Question

Substring operation incorrect in several cases

11 months ago
August 9, 2024
6 replies
70 views

axcel.fme
Contributor
12 replies

Dear all,

I’m spending a lot of time trying to sort out an issue with a substring operation but I cannot see my results are not correct in several places.

In FME workbench 2024.0, I use the the AttributeManager to read a substring from the attribute _response_body and to write it to the attribute info. The response body is the result from a reverse geo-coding with OpenStreetMap and I want to extract the location for the given coordinates.
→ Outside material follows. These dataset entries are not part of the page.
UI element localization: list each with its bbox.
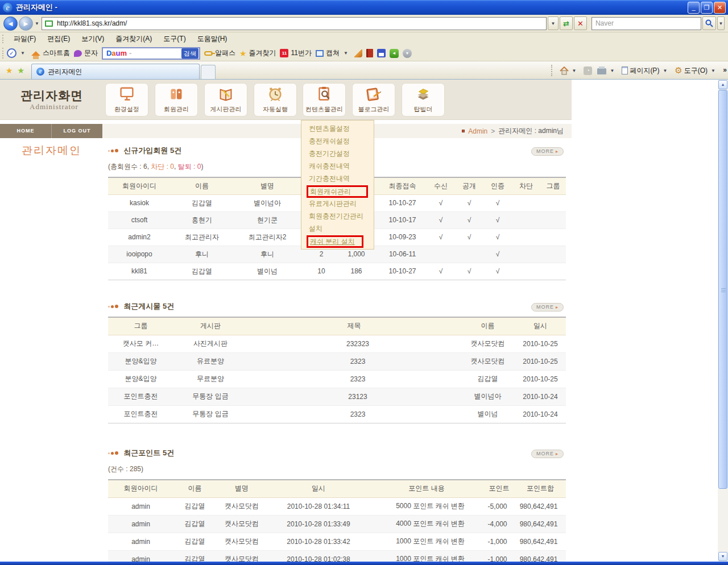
search-go-button[interactable] xyxy=(702,16,716,30)
vertical-scrollbar[interactable]: ▲ ▼ xyxy=(718,80,728,562)
stop-button[interactable]: ✕ xyxy=(574,16,587,30)
clean-broom-icon[interactable] xyxy=(354,49,362,57)
menu-item-install[interactable]: 설치 xyxy=(301,222,374,235)
tools-menu-label: 도구(O) xyxy=(684,66,708,76)
forward-button[interactable]: ► xyxy=(19,16,33,31)
home-link[interactable]: HOME xyxy=(0,124,51,138)
sms-button[interactable]: 문자 xyxy=(74,48,98,58)
green-addon-icon[interactable]: ◂ xyxy=(390,49,399,58)
menu-item-charge-period-config[interactable]: 충전기간설정 xyxy=(301,147,374,160)
daum-search-input[interactable]: Daum - xyxy=(103,48,181,59)
capture-button[interactable]: 캡쳐▼ xyxy=(316,48,350,58)
menu-file[interactable]: 파일(F) xyxy=(8,34,42,44)
url-field[interactable] xyxy=(42,17,547,30)
subject-link[interactable]: 2323 xyxy=(247,405,461,423)
web-search-field[interactable] xyxy=(592,17,701,30)
alarm-clock-icon xyxy=(266,85,285,105)
home-menu-button[interactable]: ▼ xyxy=(560,67,579,75)
search-options-button[interactable]: ▼ xyxy=(717,16,725,30)
breadcrumb-root[interactable]: Admin xyxy=(468,127,487,135)
favorites-button[interactable]: ★즐겨찾기 xyxy=(239,48,276,58)
breadcrumb-separator: > xyxy=(491,127,495,135)
favorites-label: 즐겨찾기 xyxy=(249,48,276,58)
alpass-button[interactable]: 알패스 xyxy=(204,48,235,58)
board-link[interactable]: 무료분양 xyxy=(173,370,247,388)
menu-item-charge-cash-config[interactable]: 충전캐쉬설정 xyxy=(301,135,374,147)
menu-item-contents-mall-config[interactable]: 컨텐츠몰설정 xyxy=(301,122,374,135)
menu-view[interactable]: 보기(V) xyxy=(76,34,110,44)
scroll-up-button[interactable]: ▲ xyxy=(718,80,727,89)
subject-link[interactable]: 23123 xyxy=(247,388,461,405)
section-title: 신규가입회원 5건 xyxy=(123,146,181,155)
smart-home-button[interactable]: 스마트홈 xyxy=(31,48,70,58)
subject-link[interactable]: 232323 xyxy=(247,335,461,352)
board-link[interactable]: 무통장 입금 xyxy=(173,405,247,423)
dictionary-book-icon[interactable] xyxy=(366,49,373,57)
menu-item-period-charge-history[interactable]: 기간충전내역 xyxy=(301,172,374,185)
menu-item-cash-separate-install[interactable]: 캐쉬 분리 설치 xyxy=(301,235,374,247)
nav-button-members[interactable]: 회원관리 xyxy=(155,83,198,117)
logout-link[interactable]: LOG OUT xyxy=(51,124,102,138)
tools-menu-button[interactable]: ⚙도구(O)▼ xyxy=(675,65,718,76)
new-tab-button[interactable] xyxy=(201,65,216,79)
tab-bar: ★ ★ e 관리자메인 ▼ ◔ ▼ 페이지(P)▼ ⚙도구(O)▼ » xyxy=(0,61,728,80)
more-button[interactable]: MORE▸ xyxy=(531,303,564,311)
more-button[interactable]: MORE▸ xyxy=(531,450,564,458)
close-button[interactable]: ✕ xyxy=(714,2,726,14)
url-input[interactable] xyxy=(57,18,546,29)
subject-link[interactable]: 2323 xyxy=(247,370,461,388)
url-dropdown-button[interactable]: ▼ xyxy=(548,16,559,30)
subject-link[interactable]: 2323 xyxy=(247,352,461,370)
board-link[interactable]: 사진게시판 xyxy=(173,335,247,352)
menu-bar: 파일(F) 편집(E) 보기(V) 즐겨찾기(A) 도구(T) 도움말(H) xyxy=(0,32,728,45)
board-link[interactable]: 유료분양 xyxy=(173,352,247,370)
daum-search-button[interactable]: 검색 xyxy=(181,48,198,59)
capture-frame-icon xyxy=(316,50,324,57)
nav-button-autorun[interactable]: 자동실행 xyxy=(254,83,297,117)
menu-item-cash-charge-history[interactable]: 캐쉬충전내역 xyxy=(301,160,374,172)
refresh-icon: ⇄ xyxy=(563,19,569,28)
daum-search-widget[interactable]: Daum - 검색 xyxy=(102,47,200,60)
back-button[interactable]: ◄ xyxy=(3,16,18,31)
web-search-input[interactable] xyxy=(592,19,701,27)
member-id-link[interactable]: admin xyxy=(108,497,173,515)
nav-button-top-builder[interactable]: 탑빌더 xyxy=(402,83,445,117)
member-id-link[interactable]: admin xyxy=(108,515,173,533)
print-button[interactable]: ▼ xyxy=(597,67,617,74)
restore-button[interactable]: ❐ xyxy=(701,2,713,14)
nav-button-blog[interactable]: 블로그관리 xyxy=(352,83,395,117)
refresh-button[interactable]: ⇄ xyxy=(560,16,573,30)
minimize-button[interactable]: _ xyxy=(688,2,700,14)
member-id-link[interactable]: admin xyxy=(108,550,173,562)
nav-button-contents-mall[interactable]: 컨텐츠몰관리 xyxy=(303,83,346,117)
st11-badge-icon: 11 xyxy=(280,49,288,57)
menu-tools[interactable]: 도구(T) xyxy=(158,34,191,44)
page-icon xyxy=(622,67,628,74)
menu-edit[interactable]: 편집(E) xyxy=(42,34,76,44)
page-menu-label: 페이지(P) xyxy=(630,66,659,76)
member-id-link[interactable]: admin xyxy=(108,533,173,550)
board-link[interactable]: 무통장 입금 xyxy=(173,388,247,405)
menu-item-member-charge-period-admin[interactable]: 회원충전기간관리 xyxy=(301,210,374,222)
nav-button-board[interactable]: 게시판관리 xyxy=(204,83,247,117)
menu-help[interactable]: 도움말(H) xyxy=(192,34,233,44)
more-button[interactable]: MORE▸ xyxy=(531,147,564,156)
add-favorite-icon[interactable]: ★ xyxy=(18,66,25,75)
page-menu-button[interactable]: 페이지(P)▼ xyxy=(622,66,669,76)
st11-button[interactable]: 1111번가 xyxy=(280,48,311,58)
menu-item-paid-board-admin[interactable]: 유료게시판관리 xyxy=(301,197,374,210)
toolbar-overflow-button[interactable]: » xyxy=(723,66,727,74)
scrollbar-thumb[interactable] xyxy=(718,90,727,489)
key-icon xyxy=(204,51,213,56)
gray-dropdown-icon[interactable]: ▼ xyxy=(403,49,412,58)
tab-active[interactable]: e 관리자메인 xyxy=(31,64,200,79)
security-check-button[interactable]: ✓▼ xyxy=(7,48,27,58)
menu-item-member-cash-admin[interactable]: 회원캐쉬관리 xyxy=(301,185,374,197)
scroll-down-button[interactable]: ▼ xyxy=(718,552,727,561)
menu-favorites[interactable]: 즐겨찾기(A) xyxy=(110,34,158,44)
nav-history-dropdown-icon[interactable]: ▼ xyxy=(35,21,39,26)
favorites-star-icon[interactable]: ★ xyxy=(6,66,13,75)
save-floppy-icon[interactable] xyxy=(377,49,386,57)
rss-icon[interactable]: ◔ xyxy=(584,67,592,75)
nav-button-config[interactable]: 환경설정 xyxy=(105,83,148,117)
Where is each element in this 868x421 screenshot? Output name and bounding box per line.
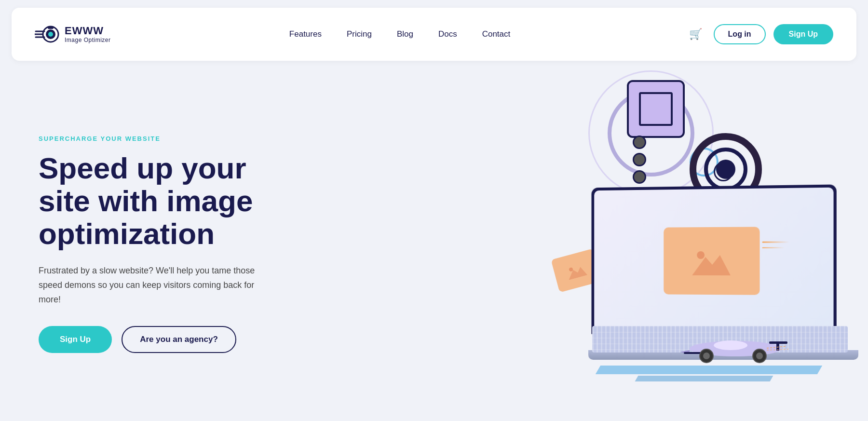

To extract the relevant part, I use the following sequence of String operators:

1) Take everything left of </result>
2) From this, take everything right of address_rank
3) From this, take everything right of >

The actual (unfortunately complicated) condition statement which I’m using is:

@Right(@Right(@Left(@Value(_response_body),@FindString(@Value(_response_body),</result>)-1),@StringLength(@Left(@Value(_response_body),@FindString(@Value(_response_body),</result>)-1))-@FindString(@Value(_response_body),address_rank)),@StringLength(@Right(@Left(@Value(_response_body),@FindString(@Value(_response_body),</result>)-1),@StringLength(@Left(@Value(_response_body),@FindString(@Value(_response_body),</result>)-1))-@FindString(@Value(_response_body),address_rank)))-@FindString(@Right(@Left(@Value(_response_body),@FindString(@Value(_response_body),</result>)-1),@StringLength(@Left(@Value(_response_body),@FindString(@Value(_response_body),</result>)-1))-@FindString(@Value(_response_body),address_rank)+1),>))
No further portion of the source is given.